Task to complete:
Give the number of lines in the records below that include the word "each", and add nothing to it.

Recorded data:
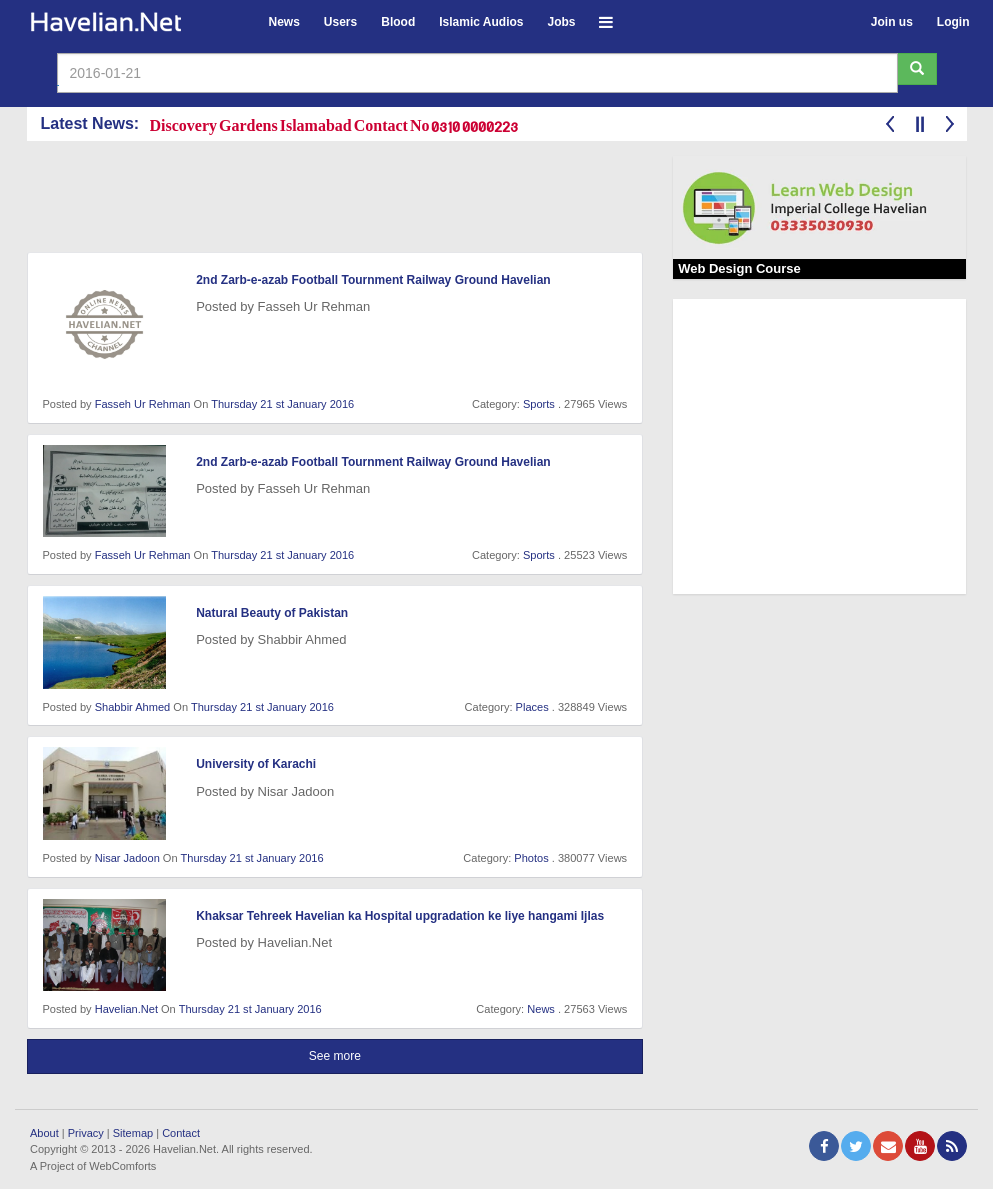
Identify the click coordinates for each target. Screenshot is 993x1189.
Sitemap (133, 1133)
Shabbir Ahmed (133, 707)
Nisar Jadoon (127, 858)
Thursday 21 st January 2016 (282, 404)
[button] (606, 19)
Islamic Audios (481, 22)
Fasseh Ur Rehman (143, 404)
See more (335, 1056)
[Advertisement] (391, 201)
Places (532, 707)
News (284, 22)
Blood (398, 22)
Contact (181, 1133)
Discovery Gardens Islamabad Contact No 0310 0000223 (334, 124)
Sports (539, 404)
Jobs (561, 22)
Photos (531, 858)
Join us (892, 22)
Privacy (86, 1133)
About (44, 1133)
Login (953, 22)
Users (340, 22)
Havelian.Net (126, 1009)
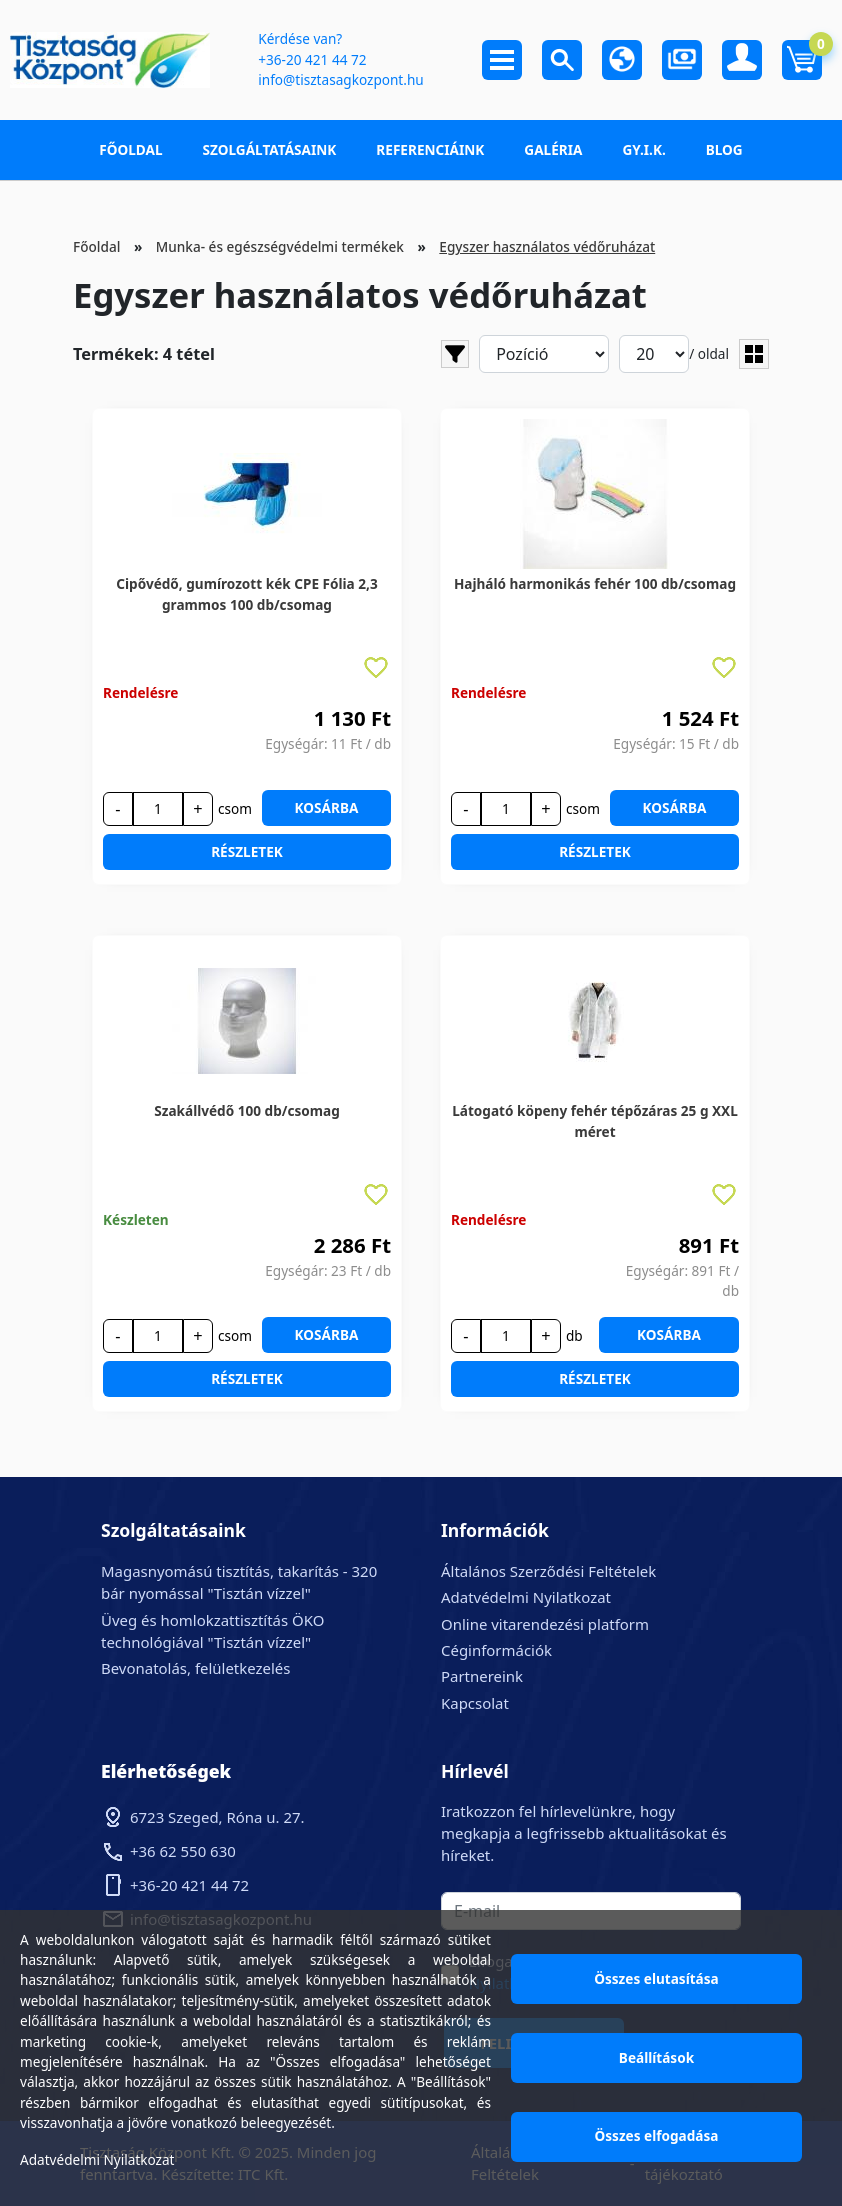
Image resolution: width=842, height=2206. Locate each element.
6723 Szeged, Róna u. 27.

Exercise solution:
2